I think it would be okay if it was only used for pregnant chis having puppies, but this would not be acceptable if she was keeping all of her chis in there.


----------



## usi2004 (Jun 27, 2006)

I don't see a real problem with it, if she leaves the ramp down, the mom can get out and it wouldn't be drafty, but , thats just my opinion.


----------



## LadyBelle1 (Sep 10, 2005)

I guess if you look at it that way but I am picturing all these rabbit hutches set up outside in someones yard with chihuahuas locked in them. Even if they are using them for whlping boxes, the cages are off the ground and I know that dogs do not like walking around on wire. What happens when the puppies start to walk? Do there little legs get stuck in the bottom of the cages?


----------



## Jen (Sep 13, 2005)

i remember neighbors of mine who kept their beagle in a rabbit hutch and i always felt sorry for her  she was strictly used for hunting, never went in the house.


----------



## usi2004 (Jun 27, 2006)

Yeah..if they use that wire floor. Chihuahuas shouldn't be in it for sure, hopefully they are smart enough to use the solid tray instead.
I think my silly dogs would love it, they could hide and get away from me lol. They love the run into tight places and hide. Silly puppies.


----------



## foxywench (Feb 7, 2005)

i would NEVER reccomend those hutchs for new born pups or whelping mothers in ANY WAY SHAPE OR FORM. 
i used to work for a shop that sold them, there CEDAR, have you ever been exposed to cedar for any period of time?! we had alot of problems with the new hutches weeping cedar oil, not exactly good for mommy or pups, not to mention the flooring in the "cage" side of the hutch is WIRE and a fairly wide set wire at that. (perfect size for catching puppies foot when they start wandering.)

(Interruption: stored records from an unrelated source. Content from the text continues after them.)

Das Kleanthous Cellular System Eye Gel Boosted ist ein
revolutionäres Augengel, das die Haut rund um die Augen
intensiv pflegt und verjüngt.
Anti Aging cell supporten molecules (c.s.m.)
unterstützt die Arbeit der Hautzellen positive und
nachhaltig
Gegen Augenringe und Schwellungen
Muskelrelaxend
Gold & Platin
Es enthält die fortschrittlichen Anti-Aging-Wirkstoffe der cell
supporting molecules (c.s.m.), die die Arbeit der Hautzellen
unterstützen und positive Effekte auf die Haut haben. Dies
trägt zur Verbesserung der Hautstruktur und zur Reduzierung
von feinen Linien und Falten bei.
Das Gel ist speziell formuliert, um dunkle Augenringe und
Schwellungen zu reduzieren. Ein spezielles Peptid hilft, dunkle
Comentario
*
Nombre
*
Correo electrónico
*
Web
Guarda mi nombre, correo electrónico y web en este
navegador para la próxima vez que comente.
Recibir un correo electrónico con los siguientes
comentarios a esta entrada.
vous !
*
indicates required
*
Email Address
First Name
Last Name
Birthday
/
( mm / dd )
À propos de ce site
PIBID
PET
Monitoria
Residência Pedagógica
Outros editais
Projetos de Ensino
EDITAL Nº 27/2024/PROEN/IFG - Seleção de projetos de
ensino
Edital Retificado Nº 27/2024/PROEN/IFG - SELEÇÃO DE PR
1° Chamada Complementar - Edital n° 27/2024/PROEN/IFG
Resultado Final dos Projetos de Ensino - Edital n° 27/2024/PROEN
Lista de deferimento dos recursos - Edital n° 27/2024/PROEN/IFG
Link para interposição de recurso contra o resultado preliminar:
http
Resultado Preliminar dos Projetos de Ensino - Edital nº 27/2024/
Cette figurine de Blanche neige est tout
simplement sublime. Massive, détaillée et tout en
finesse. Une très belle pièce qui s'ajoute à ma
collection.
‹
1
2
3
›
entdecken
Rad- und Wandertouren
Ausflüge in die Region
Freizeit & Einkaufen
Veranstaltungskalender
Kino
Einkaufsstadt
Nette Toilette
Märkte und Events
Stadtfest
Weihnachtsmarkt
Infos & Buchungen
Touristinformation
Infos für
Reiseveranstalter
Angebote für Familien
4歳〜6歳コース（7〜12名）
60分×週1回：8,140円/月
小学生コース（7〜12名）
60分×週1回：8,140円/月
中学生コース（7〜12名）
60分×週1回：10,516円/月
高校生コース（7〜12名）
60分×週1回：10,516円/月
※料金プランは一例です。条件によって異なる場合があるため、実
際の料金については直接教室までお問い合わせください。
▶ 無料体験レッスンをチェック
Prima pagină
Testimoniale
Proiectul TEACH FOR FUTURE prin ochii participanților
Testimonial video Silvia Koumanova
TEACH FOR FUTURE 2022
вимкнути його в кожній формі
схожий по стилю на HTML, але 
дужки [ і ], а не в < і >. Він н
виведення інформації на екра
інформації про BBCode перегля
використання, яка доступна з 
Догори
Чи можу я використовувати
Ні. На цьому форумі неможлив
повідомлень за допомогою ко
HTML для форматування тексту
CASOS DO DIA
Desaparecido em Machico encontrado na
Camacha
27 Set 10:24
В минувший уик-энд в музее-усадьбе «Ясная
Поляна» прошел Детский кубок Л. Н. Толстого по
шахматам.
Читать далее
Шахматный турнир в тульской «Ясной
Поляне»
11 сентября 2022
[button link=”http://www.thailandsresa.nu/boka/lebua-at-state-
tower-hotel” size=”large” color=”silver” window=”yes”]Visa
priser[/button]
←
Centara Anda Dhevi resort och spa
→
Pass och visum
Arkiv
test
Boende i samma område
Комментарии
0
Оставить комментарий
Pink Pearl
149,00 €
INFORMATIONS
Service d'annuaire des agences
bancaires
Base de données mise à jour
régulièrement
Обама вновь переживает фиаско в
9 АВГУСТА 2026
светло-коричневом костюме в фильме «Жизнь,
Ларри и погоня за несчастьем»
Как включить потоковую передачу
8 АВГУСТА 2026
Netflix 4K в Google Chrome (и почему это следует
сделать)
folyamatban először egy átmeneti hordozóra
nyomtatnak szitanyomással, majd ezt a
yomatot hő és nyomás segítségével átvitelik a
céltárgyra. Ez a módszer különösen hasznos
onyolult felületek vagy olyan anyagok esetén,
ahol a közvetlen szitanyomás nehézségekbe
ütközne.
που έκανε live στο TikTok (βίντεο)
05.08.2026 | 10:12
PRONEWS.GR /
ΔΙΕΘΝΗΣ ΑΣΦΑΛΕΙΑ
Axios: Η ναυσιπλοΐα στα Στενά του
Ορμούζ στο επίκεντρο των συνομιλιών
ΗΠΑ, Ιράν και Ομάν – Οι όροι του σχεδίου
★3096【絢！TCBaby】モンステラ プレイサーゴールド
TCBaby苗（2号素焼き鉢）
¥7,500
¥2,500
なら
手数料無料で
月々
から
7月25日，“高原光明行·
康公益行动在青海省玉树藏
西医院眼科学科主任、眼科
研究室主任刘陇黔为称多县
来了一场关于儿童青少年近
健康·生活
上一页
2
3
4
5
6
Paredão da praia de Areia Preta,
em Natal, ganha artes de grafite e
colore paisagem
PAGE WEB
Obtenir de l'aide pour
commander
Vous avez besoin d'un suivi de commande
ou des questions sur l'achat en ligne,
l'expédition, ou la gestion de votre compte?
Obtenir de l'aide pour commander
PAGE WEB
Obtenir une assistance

Ive seen people use large INDOOR rabbit cages or crates as whelping pens, but a hutch?! i dont think so somehow.


----------



## Lin (Jun 7, 2006)

Well goodness! I should have checked the facts before stating my opinion.  I totally didn't know that about the cedar. Naturally that wouldn't be good for dogs of any kind. And mistakenly, I assumed it was a solid floor... sorry. As you can see, I know nothing about bunnies.


----------



## foxywench (Feb 7, 2005)

oh thats fine, ive found the us is very big on keeping all sorts of animals on wire floors.

Personally i dont think ANY animal should be kept on wire...so what? it takes an extra 10 minutes to clean up on a solid floor, but at least their poor feet dont hurt just for human convenience.


----------



## vviccles1 (Feb 13, 2007)

That is just awful! I cant beleive they puublished that review.I have always been against pet stores because years ago I saw an espose on tv an the toy adudult breeds were kept in rabbit hutches with no love.It just makes me sick & so angry!


----------



## ddansik (Dec 26, 2005)

I keep mine in a play pen Nina feels better there the others can look at the pups but she knows they cannot get in and it is big enough that I can put puppy pads at one end


----------